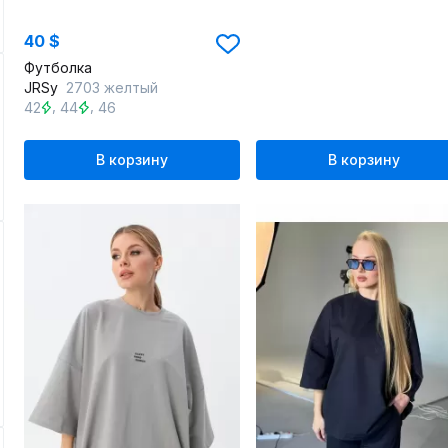
40 $
Футболка
JRSy
2703 желтый
,
,
42
44
46
В корзину
В корзину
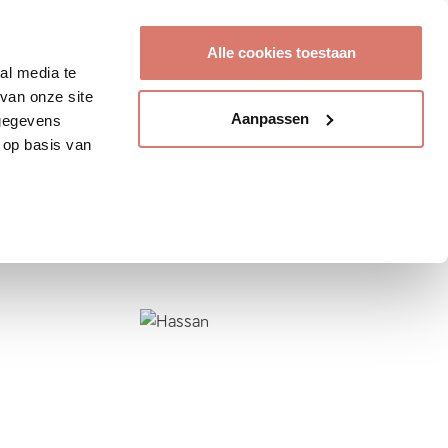
Account aanmaken
Alle cookies toestaan
al media te
van onze site
Aanpassen
 gegevens
 op basis van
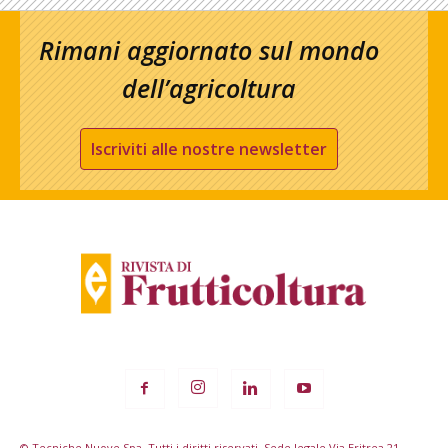
Rimani aggiornato sul mondo
dell’agricoltura
Iscriviti alle nostre newsletter
© Tecniche Nuove Spa. Tutti i diritti riservati. Sede legale Via Eritrea 21 -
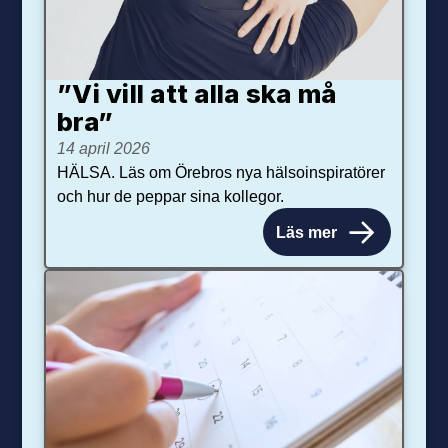
”Vi vill att alla ska må
bra”
14 april 2026
HÄLSA. Läs om Örebros nya hälsoinspiratörer
och hur de peppar sina kollegor.
Läs mer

> _Task to complete_
Set down the line that contains "HÄLSA. Läs om Örebros nya hälsoinspiratörer" exactly. Do the same for each later line of the data, through the end, and add nothing.

> _Written answer_
HÄLSA. Läs om Örebros nya hälsoinspiratörer
och hur de peppar sina kollegor.
Läs mer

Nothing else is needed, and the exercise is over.